3.2. Effects of First Birth

The age of the first birth had no effect on any of the analyzed traits when considering all cats (Table 4), nor when analyzing cats that had only one litter during the study period (Table 3). However, when analyzing the effect of the first birth while excluding cats that had only one litter, the lowest average interval between litters was observed in the MCO and DRX breeds for EFB cats, compared to those giving birth to their first litter later (OFB, LFB, and VLFB). In the MCO breed, the average number of kittens per litter decreased with the age of the first birth, but a significant difference was confirmed only between EFB and VLFB cats. The highest total number of kittens was observed in MCO EFB cats compared to the other groups within the breed.

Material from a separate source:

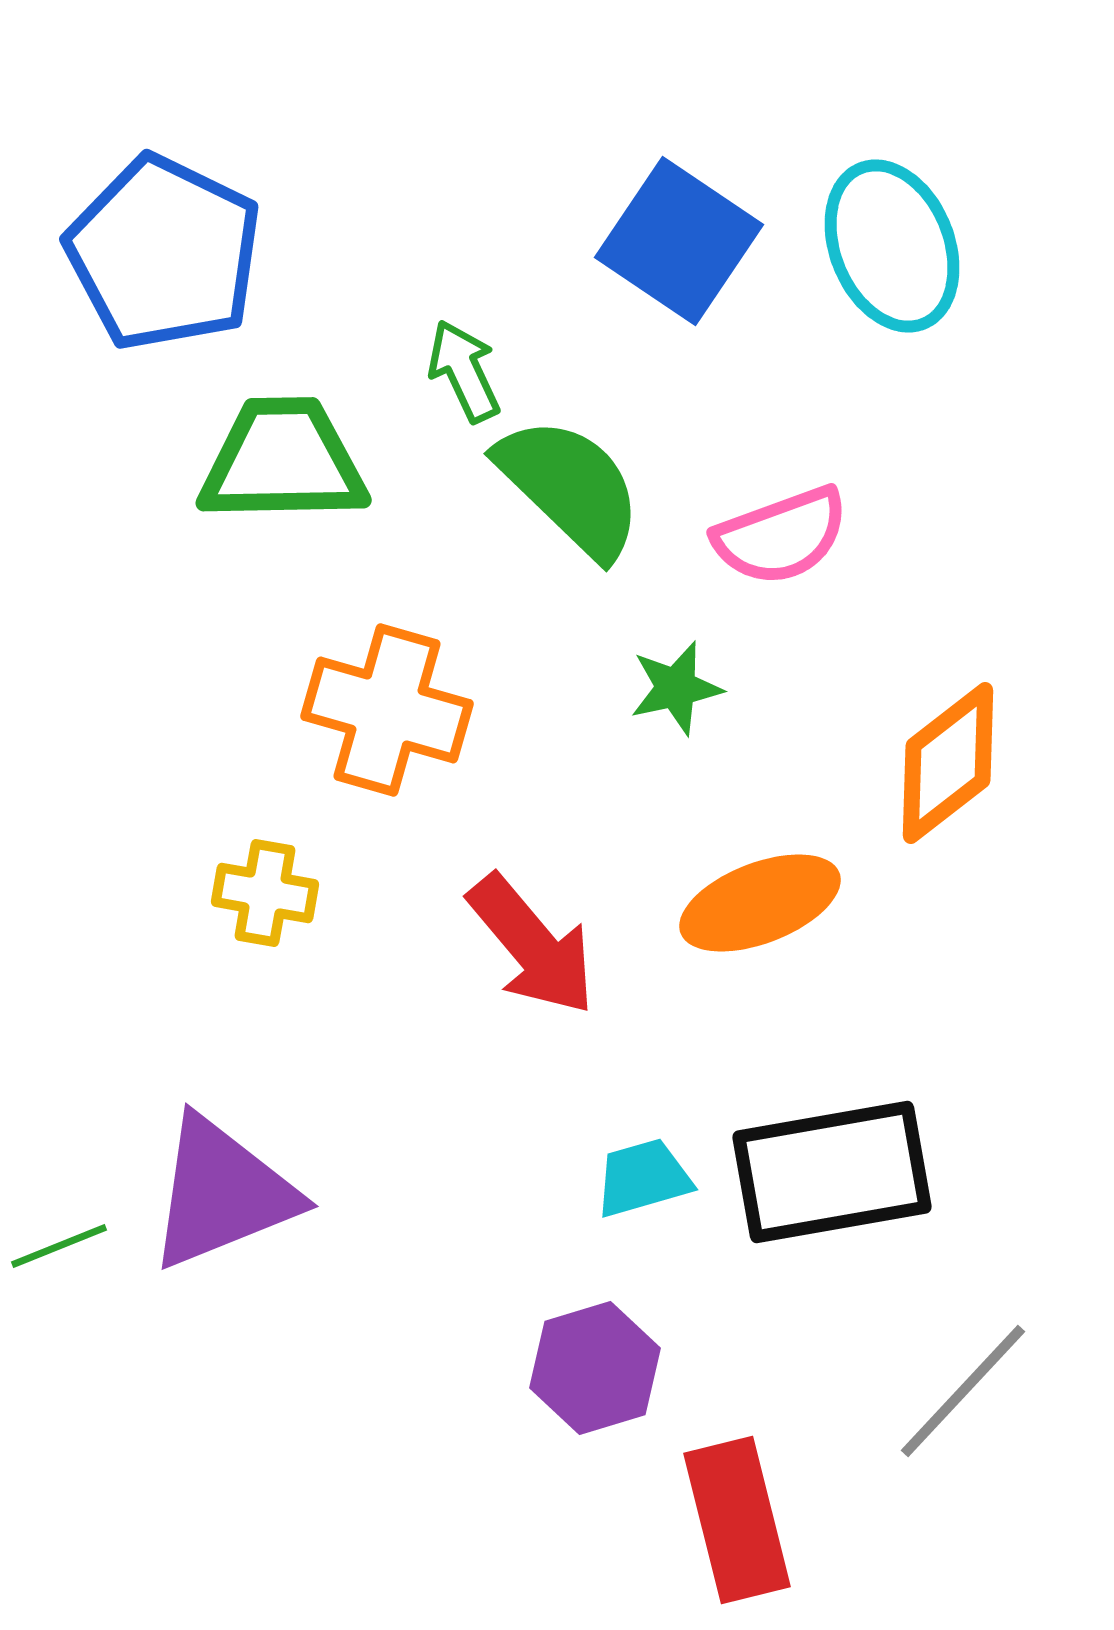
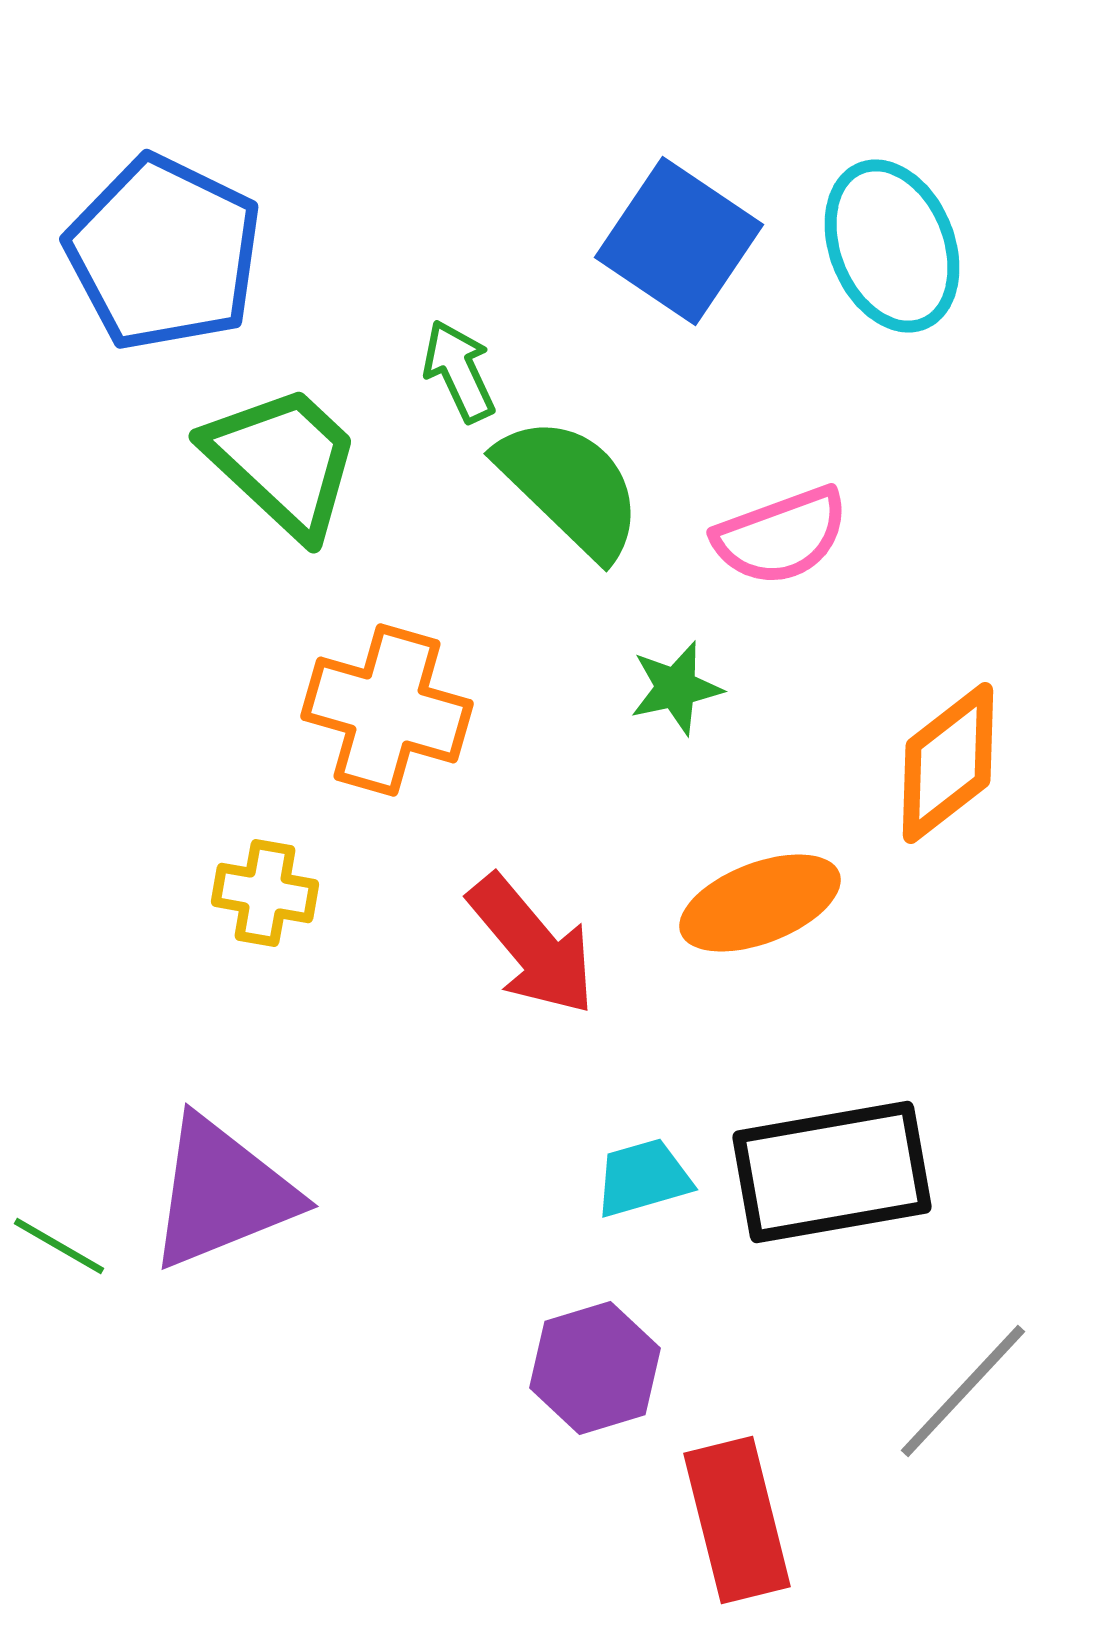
green arrow: moved 5 px left
green trapezoid: rotated 44 degrees clockwise
green line: rotated 52 degrees clockwise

3.3. Effects of Time Between Following Litters

Litter interval length had no significant effect on either the average number of kittens per litter (p = 0.139) or the sex ratio (p = 0.225) (Table 5). However, a higher number of kittens per litter was observed in the MCO breed in cats with a short interval between births compared to those with a long interval (Table 5).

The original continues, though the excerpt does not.